Sometimes it’s good to be reminded that the universe is functioning perfectly despite the challenges it presents us with. We need challenges to carve out who we are, and our job is to accept them, allow ourselves to feel the metaphysical love and move on. This is the lesson of Dirty Barbie and Other Girlhood Tales, the adult version of an adolescent girl’s sleepover, brilliantly written and performed by Denise Stewart, who constructed the piece from posts on her blog.
From Dirty Barbie‘s showing at Hamner Theater in April. You can catch Denise Stewart’s one-woman show on Saturday, December 10 and Sunday, December 11 at Live Arts. |
Stewart takes the audience on a wild ride through her dysfunctional Southern childhood, touching on subjects ranging from Barbie’s overt sexuality and teenaged temper tantrums to the slow death of her mother from alcohol abuse. She delivers her message as a montage of experiences, pulling heavily from those of her 4-year-old self and her 1994 college self and presenting them with a pleasing mix of poignancy, humor and dance using Barbie as a metaphor for feminine perfection. You know instantly from the first moments—a Barbie strip-tease—that this show is going to be different in a good way.
Stewart is as fearless in her revelations about universal childhood behavior as she is about the dysfunction of living in an alcoholic household. She manages to seamlessly revert to her child-self, directing stories of inexplicable meanness toward a nice girl and dancing to Michael Jackson’s “PYT,” using moves that are apparently present in the choreography of all tween girls of the era. She then morphs back into an older self to tenderly recount the stories of her mother’s love affair with scotch, or act out a hook-up from a college party, with a Ken doll taking on the role of her young lover. The whole thing is raw and exposing, but so brilliantly spiced with hilarity that the audience is able to joyfully take the entire journey with Stewart without turning it into a pity-party. At one point, Stewart projects a child-like line drawing on a screen depicting her mother next to a house-for-sale sign that reads, “for sale, hurry, I want to die,” and the honesty of the message is both humorous and tragic.

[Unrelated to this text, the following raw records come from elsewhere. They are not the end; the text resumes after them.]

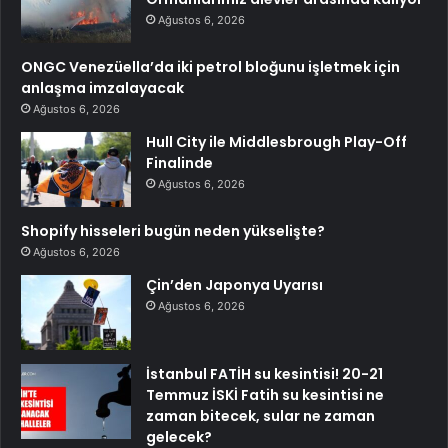
Ağustos 6, 2026
ONGC Venezüella’da iki petrol bloğunu işletmek için
anlaşma imzalayacak
Ağustos 6, 2026
Hull City ile Middlesbrough Play-Off
Finalinde
Ağustos 6, 2026
Shopify hisseleri bugün neden yükselişte?
Ağustos 6, 2026
Çin’den Japonya Uyarısı
Ağustos 6, 2026
İstanbul FATİH su kesintisi! 20-21
Temmuz İSKİ Fatih su kesintisi ne
zaman bitecek, sular ne zaman
gelecek?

It is this sort of light-hearted effect that makes Dirty Barbie stand out. “Mattel is never going to make a manic depressive Barbie,” Stewart says at the end of the play, which is true because Barbie is fake, of course. The take-away being that reality is messy but somehow we get what we need from the life we’re given. Like that adolescent sleepover, Dirty Barbie has laughter, drama and life lessons involved, but it’s all good in the end.